7.2 Transfer files to the Data Store (upload) Initialize gocmd for the CyVerse Data Store

# Initialize and follow prompts (use your CyVerse username/password)
# Common defaults:
#   Host: data.cyverse.org
#   Port: 1247
#   Zone: iplant
# Accept defaults if pre-filled by the image.

gocmd init

# Confirm login/profile
gocmd whoami

# Optional: list your home in the Data Store
gocmd ls i:/

7.3 Transfer files to the Data Store (upload)

# Create a folder (first time only)
gocmd mkdir -p i:my_folder

# Upload a file from the current working directory → Data Store
# Example: result from your analysis
gocmd transfer prism_tipping_point.png i:my_folder/prism_tipping_point.png

# Upload multiple files (globs are expanded by the shell)
gocmd transfer *.png i:my_folder/

7.4 Transfer files from the Data Store (download)

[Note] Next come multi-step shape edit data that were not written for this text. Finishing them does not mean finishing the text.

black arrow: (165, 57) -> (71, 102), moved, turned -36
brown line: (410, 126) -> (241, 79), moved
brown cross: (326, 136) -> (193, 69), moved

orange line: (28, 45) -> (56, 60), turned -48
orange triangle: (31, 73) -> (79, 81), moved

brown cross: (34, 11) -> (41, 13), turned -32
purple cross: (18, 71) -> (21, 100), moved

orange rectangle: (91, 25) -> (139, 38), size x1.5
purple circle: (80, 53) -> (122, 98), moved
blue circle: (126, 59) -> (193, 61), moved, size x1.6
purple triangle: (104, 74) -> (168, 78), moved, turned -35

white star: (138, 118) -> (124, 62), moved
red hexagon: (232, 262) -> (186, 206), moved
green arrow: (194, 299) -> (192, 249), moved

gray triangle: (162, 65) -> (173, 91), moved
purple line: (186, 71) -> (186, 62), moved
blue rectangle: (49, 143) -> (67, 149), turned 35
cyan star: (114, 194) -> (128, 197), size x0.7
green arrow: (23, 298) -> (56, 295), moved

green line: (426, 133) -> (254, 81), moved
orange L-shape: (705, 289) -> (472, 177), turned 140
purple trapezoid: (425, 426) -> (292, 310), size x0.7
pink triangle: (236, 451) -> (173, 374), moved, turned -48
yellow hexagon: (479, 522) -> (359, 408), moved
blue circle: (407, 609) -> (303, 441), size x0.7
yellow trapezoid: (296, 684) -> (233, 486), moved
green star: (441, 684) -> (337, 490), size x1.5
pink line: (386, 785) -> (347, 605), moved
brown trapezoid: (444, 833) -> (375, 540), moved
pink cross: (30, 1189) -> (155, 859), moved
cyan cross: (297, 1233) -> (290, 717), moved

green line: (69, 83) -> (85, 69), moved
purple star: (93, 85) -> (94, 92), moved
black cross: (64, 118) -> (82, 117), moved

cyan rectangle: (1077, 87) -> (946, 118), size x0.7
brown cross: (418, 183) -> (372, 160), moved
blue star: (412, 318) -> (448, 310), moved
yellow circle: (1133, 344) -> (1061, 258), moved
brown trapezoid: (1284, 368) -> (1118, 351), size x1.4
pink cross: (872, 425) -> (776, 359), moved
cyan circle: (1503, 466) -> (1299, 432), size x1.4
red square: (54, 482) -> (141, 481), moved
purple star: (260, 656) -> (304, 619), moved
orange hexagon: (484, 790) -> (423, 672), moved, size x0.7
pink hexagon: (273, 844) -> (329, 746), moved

# Download from Data Store → current directory
gocmd transfer i:my_folder/prism_tipping_point.png .

# Download a whole folder recursively (to a local folder)
mkdir -p downloads
gocmd transfer -r i:my_folder/ downloads/

This ensures your results are safe and can be accessed later by you or collaborators.


Key Learning Goals

  • Start a CyVerse instance and confirm gocmd works.
  • Use the GitHub widget for collaborative editing (CLI as backup).
  • Understand GDAL, VSI, and STAC.
  • Stream remote datasets with GDAL + VSI.
  • Discover and sign assets with STAC.
  • Save outputs to the CyVerse Data Store with gocmd transfer.

Theme Recap

Today we explored streaming data in the cloud. By combining GDAL, VSI, and STAC, we can work collaboratively in our CyVerse instance, pull in new data without downloads, and persist our creative explorations in GitHub and the CyVerse Data Store.